Demand for emissions-reducing projects is shrinking. Here's my solution to get supply and demand back in balance
Bryony Worthington
guardian.co.uk, Friday 29 May 2009 16.47 BST
As I've been reminded at this week's Carbon Expo in Barcelona, carbon markets need more buyers. I've met a large number of people who are eager to get their climate-busting solution funded by selling permits on the carbon trading market. Some want to build windfarms and other renewables, others wish to prevent forests being cut down, others want to bury charcoal – fertilising soils and trapping carbon – still others want to seed the oceans with micro-nutrients to bring the oceans' ailing biodiversity back to life.
But unless something dramatic happens, even if they succeed in gaining entry to the carbon trading club, the party may just end upon their arrival. Until 2013, the only real demand for emissions-reducing projects comes either from a handful of countries faced with a Kyoto target they have yet to reach, or those power sector companies in Europe who have been given a tight cap under the European trading scheme. Even this limited demand is being rapidly eroded by the effect of the recession, which is reducing demand for energy.
That's why all eyes are on the UN climate summit in Copenhagen in December – it has to create a lot of new buyers. But will it? Today's session on The US's role in a post-2012 regime received a large audience, which is not surprising since the US is the new kid on the carbon trading block and holds the key to unlocking the political stalemate generated by Kyoto. But anyone hoping to hear about the US's international ambitions for a strong global deal would have been sorely disappointed.

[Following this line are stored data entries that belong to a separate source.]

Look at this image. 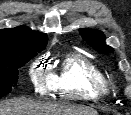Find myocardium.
<instances>
[{"instance_id":"1","label":"myocardium","mask_w":131,"mask_h":115,"mask_svg":"<svg viewBox=\"0 0 131 115\" xmlns=\"http://www.w3.org/2000/svg\"><path fill=\"white\" fill-rule=\"evenodd\" d=\"M106 84L110 88L111 84H110V82L108 80L106 81Z\"/></svg>"}]
</instances>
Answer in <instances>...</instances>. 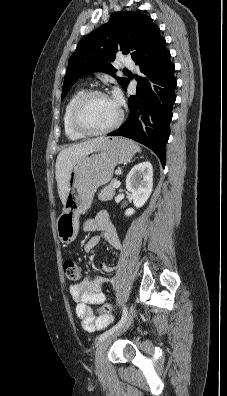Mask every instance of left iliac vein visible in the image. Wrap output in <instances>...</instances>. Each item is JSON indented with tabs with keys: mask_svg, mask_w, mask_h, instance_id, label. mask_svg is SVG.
<instances>
[{
	"mask_svg": "<svg viewBox=\"0 0 227 396\" xmlns=\"http://www.w3.org/2000/svg\"><path fill=\"white\" fill-rule=\"evenodd\" d=\"M133 316L134 306L131 305L127 319L122 327L119 328V330H117L115 333L107 336L102 341H100L96 350V370L98 373H103L105 371V352L108 345L112 342V340H114L117 336H119L121 333L125 332L129 328L132 323Z\"/></svg>",
	"mask_w": 227,
	"mask_h": 396,
	"instance_id": "obj_1",
	"label": "left iliac vein"
}]
</instances>
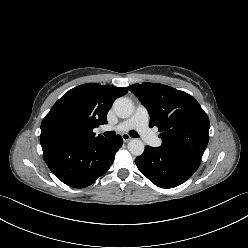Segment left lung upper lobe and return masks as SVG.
Wrapping results in <instances>:
<instances>
[{"label":"left lung upper lobe","instance_id":"left-lung-upper-lobe-1","mask_svg":"<svg viewBox=\"0 0 248 248\" xmlns=\"http://www.w3.org/2000/svg\"><path fill=\"white\" fill-rule=\"evenodd\" d=\"M129 90L147 108L150 127L161 132L165 151L201 159L209 141V119L186 92L158 83L134 84Z\"/></svg>","mask_w":248,"mask_h":248}]
</instances>
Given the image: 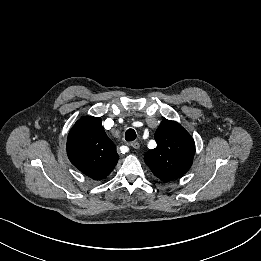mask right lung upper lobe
Masks as SVG:
<instances>
[{
  "mask_svg": "<svg viewBox=\"0 0 261 261\" xmlns=\"http://www.w3.org/2000/svg\"><path fill=\"white\" fill-rule=\"evenodd\" d=\"M101 123L99 117H84L75 123L67 139L69 160L94 180L106 178L119 159L116 146L107 137Z\"/></svg>",
  "mask_w": 261,
  "mask_h": 261,
  "instance_id": "1",
  "label": "right lung upper lobe"
}]
</instances>
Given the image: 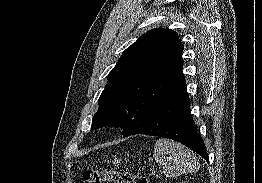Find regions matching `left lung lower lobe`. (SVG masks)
Segmentation results:
<instances>
[{
    "mask_svg": "<svg viewBox=\"0 0 262 183\" xmlns=\"http://www.w3.org/2000/svg\"><path fill=\"white\" fill-rule=\"evenodd\" d=\"M187 96L186 81L153 113L152 117L135 134H145L170 138L178 141L202 156L209 158L204 142L196 131Z\"/></svg>",
    "mask_w": 262,
    "mask_h": 183,
    "instance_id": "left-lung-lower-lobe-1",
    "label": "left lung lower lobe"
}]
</instances>
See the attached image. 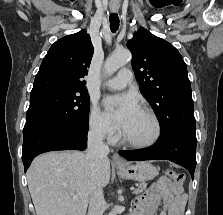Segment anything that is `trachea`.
Wrapping results in <instances>:
<instances>
[{"label":"trachea","mask_w":223,"mask_h":215,"mask_svg":"<svg viewBox=\"0 0 223 215\" xmlns=\"http://www.w3.org/2000/svg\"><path fill=\"white\" fill-rule=\"evenodd\" d=\"M110 29L113 33H115L118 30L119 27V17L116 13H111L110 17Z\"/></svg>","instance_id":"trachea-1"}]
</instances>
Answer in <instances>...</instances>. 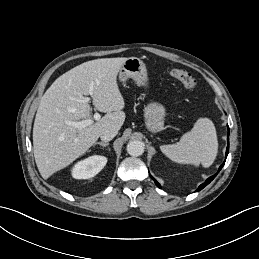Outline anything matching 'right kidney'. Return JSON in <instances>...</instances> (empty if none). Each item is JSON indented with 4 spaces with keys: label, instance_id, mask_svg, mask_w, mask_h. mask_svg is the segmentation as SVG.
Here are the masks:
<instances>
[{
    "label": "right kidney",
    "instance_id": "1",
    "mask_svg": "<svg viewBox=\"0 0 259 259\" xmlns=\"http://www.w3.org/2000/svg\"><path fill=\"white\" fill-rule=\"evenodd\" d=\"M107 158L94 155L78 162L72 169V176L75 179H89L98 174L106 165Z\"/></svg>",
    "mask_w": 259,
    "mask_h": 259
}]
</instances>
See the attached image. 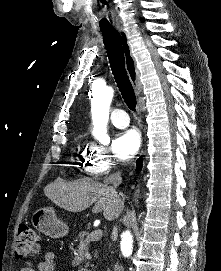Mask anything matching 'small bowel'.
<instances>
[{"instance_id": "1", "label": "small bowel", "mask_w": 221, "mask_h": 271, "mask_svg": "<svg viewBox=\"0 0 221 271\" xmlns=\"http://www.w3.org/2000/svg\"><path fill=\"white\" fill-rule=\"evenodd\" d=\"M57 264V254L48 251L42 260L28 262L20 271H55Z\"/></svg>"}]
</instances>
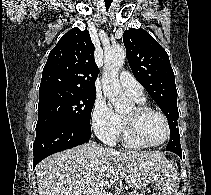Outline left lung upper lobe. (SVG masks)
<instances>
[{
  "mask_svg": "<svg viewBox=\"0 0 211 195\" xmlns=\"http://www.w3.org/2000/svg\"><path fill=\"white\" fill-rule=\"evenodd\" d=\"M130 68L168 119L170 140L166 150H181L177 120V90L169 56L145 30L130 28L123 34Z\"/></svg>",
  "mask_w": 211,
  "mask_h": 195,
  "instance_id": "1",
  "label": "left lung upper lobe"
}]
</instances>
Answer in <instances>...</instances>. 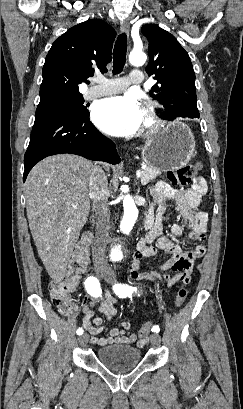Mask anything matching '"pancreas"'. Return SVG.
Segmentation results:
<instances>
[{
  "instance_id": "pancreas-1",
  "label": "pancreas",
  "mask_w": 243,
  "mask_h": 409,
  "mask_svg": "<svg viewBox=\"0 0 243 409\" xmlns=\"http://www.w3.org/2000/svg\"><path fill=\"white\" fill-rule=\"evenodd\" d=\"M142 174H141V183L142 184H147L149 183L151 180H153L154 178H156L161 172L150 168V167H146L144 169L141 170Z\"/></svg>"
}]
</instances>
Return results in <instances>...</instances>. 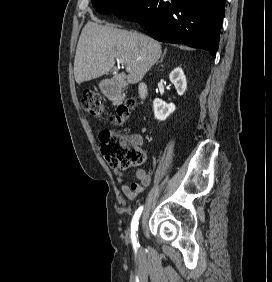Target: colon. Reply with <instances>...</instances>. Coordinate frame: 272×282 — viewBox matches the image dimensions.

The elephant in the room, as one passionate environmental campaigner pointed out, was the US climate and energy bill's woefully unambitious target of a 17% cut in greenhouse gases by 2020. Even though the draft of the bill talks boldly about allowing up to 1bn permits to be bought from emission reductions projects from around the world, it's likely US emissions will naturally fall by 1% each year because of the recession and energy efficiency – meaning no one will need to buy those permits.
So here is my suggestion to get supply and demand back in balance. All those people who have worked out how to save emissions, how much money they need, how many tonnes they can save, need to form a powerful lobby group. Its lobbying should simply require that the future world carbon emissions budget is set by subtracting all the savings they know they can sensibly generate, from the current level of global emissions. The people required to buy these reductions must be the existing polluters and the government's only role, once the budget is set, should be to ensure the solutions are making it to market. The US should lead the way by immediately halving the allocation of permits that it is proposing to give to itself.
This may all sound unlikely, but as my friend pointed out in an analogy involving Burnley football club – you have to dare to dream. If Burnley can turn themselves around then so can the carbon market, but it will require hard graft and passion, channelled towards the right goal: a challenging global emissions budget that's surprisingly affordable.